Oui, nos premiers ancêtres, nos Adams et nos Èves, furent, sinon des gorilles, au moins des cousins très proches du gorille, des omnivores, des bêtes intelligentes et féroces, douées, à un degré infiniment plus grand que les animaux de toutes les autres espèces, de deux facultés précieuses : la faculté de penser et la faculté, le besoin de se révolter.
Ces deux facultés, combinant leur action progressive dans l’histoire, représentent proprement le moment, le côté, la puissance négative dans le développement positif de l’animalité humaine, et créent par conséquent tout ce qui constitue l’humanité dans les hommes.
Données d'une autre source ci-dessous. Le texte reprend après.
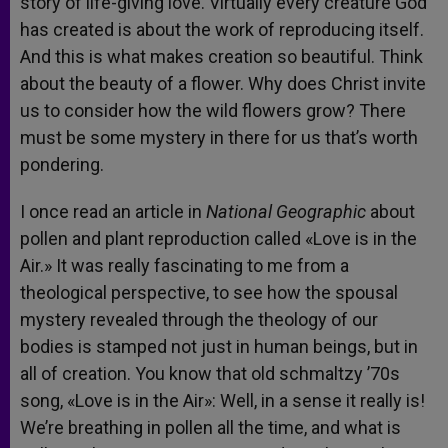
story of life-giving love. Virtually every creature God
has created is about the work of reproducing itself.
And this is what makes creation so beautiful. Think
about the beauty of a flower. Why does Christ invite
us to consider how the wild flowers grow? There
must be some mystery in there for us that’s worth
pondering.
I once read an article in
National Geographic
about
pollen and plant reproduction called «Love is in the
Air.» It was really fascinating to me from a
theological perspective, to see how the spousal
mystery revealed through the theology of our
bodies is stamped not just in human beings, but in
all of creation. You know that old schmaltzy ’70s
song, «Love is in the Air»: Well, in a sense it really is!
We’re breathing in pollen all the time, and what is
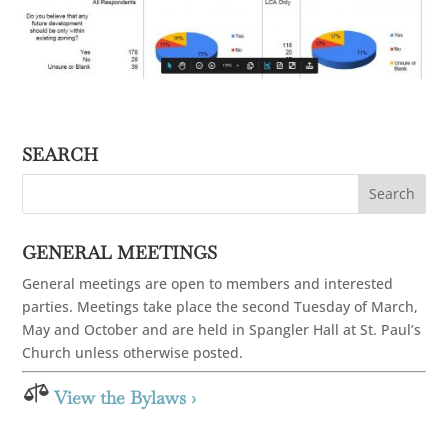
SEARCH
GENERAL MEETINGS
General meetings are open to members and interested
parties. Meetings take place the second Tuesday of March,
May and October and are held in Spangler Hall at St. Paul’s
Church unless otherwise posted.

View the Bylaws ›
La Bible, qui est un livre très intéressant et parfois très profond, lorsqu’on le considère comme l’une des plus anciennes manifestations, parvenues jusqu’à nous, de la sagesse et de la fantaisie humaines, exprime cette vérité d’une manière fort naïve dans son mythe du péché originel. Jéhovah, qui, de tous les dieux qui ont jamais été adorés par les hommes, est certainement le plus jaloux, le plus vaniteux, le plus féroce, le plus injuste, le plus sanguinaire, le plus despote et le plus ennemi de la dignité et de la liberté humaines, ayant créé Adam et Ève, par on ne sait quel caprice, sans doute pour tromper son ennui qui doit être terrible dans son éternellement égoïste solitude, ou pour se donner des esclaves nouveaux, avait mis généreusement à leur disposition toute la terre, avec tous les fruits et tous les animaux de la terre, et il n’avait posé à cette complète jouissance qu’une seule limite. Il leur avait expressément défendu de toucher aux fruits de l’arbre de la science. Il voulait donc que l’homme, privé de toute conscience de lui-même, restât une bête, toujours à quatre pattes devant le Dieu éternel, son Créateur et son Maître. Mais voici que vient Satan, l’éternel révolté, le premier libre penseur et l’émancipateur des mondes. Il fait honte à l’homme de son ignorance et de son obéissance bestiale ; il l’émancipe et imprime sur son front le sceau de la liberté et de l’humanité en le poussant à désobéir et à manger du fruit de la science.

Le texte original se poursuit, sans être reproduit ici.